WHAT IS EXPECTED: Entries follow. Give back exactly the lines starting at the one containing "La nomination d’un" and ending at the one containing "vacant ne peut être implicite", and no other lines.

(Saved data entries)

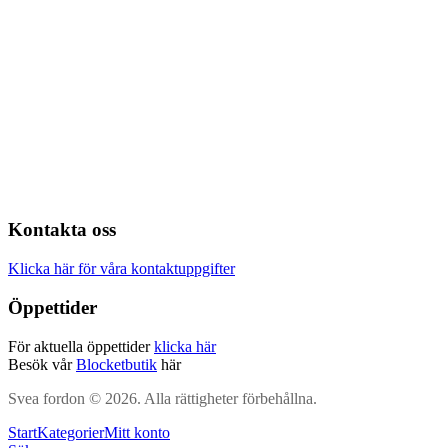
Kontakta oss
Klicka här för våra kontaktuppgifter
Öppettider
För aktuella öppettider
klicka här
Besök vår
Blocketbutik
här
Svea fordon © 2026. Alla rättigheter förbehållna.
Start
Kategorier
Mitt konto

---

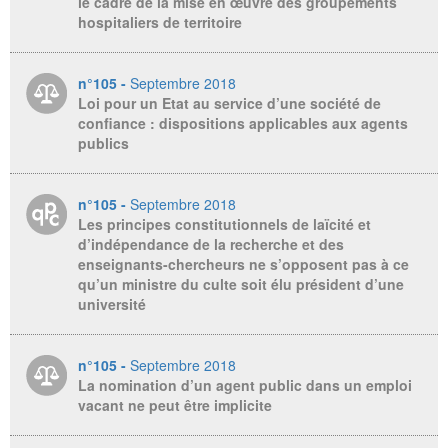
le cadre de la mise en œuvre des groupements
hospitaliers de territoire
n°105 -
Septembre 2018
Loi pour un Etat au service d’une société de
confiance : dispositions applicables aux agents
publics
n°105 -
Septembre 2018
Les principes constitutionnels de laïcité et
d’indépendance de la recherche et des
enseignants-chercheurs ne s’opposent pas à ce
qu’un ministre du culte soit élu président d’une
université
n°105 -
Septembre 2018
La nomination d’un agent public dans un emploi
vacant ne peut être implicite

* * *

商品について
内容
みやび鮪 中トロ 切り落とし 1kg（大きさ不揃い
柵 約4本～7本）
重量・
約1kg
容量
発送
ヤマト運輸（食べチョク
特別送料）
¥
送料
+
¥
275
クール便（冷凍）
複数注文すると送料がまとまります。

RESULT OF THE EXERCISE:
La nomination d’un agent public dans un emploi
vacant ne peut être implicite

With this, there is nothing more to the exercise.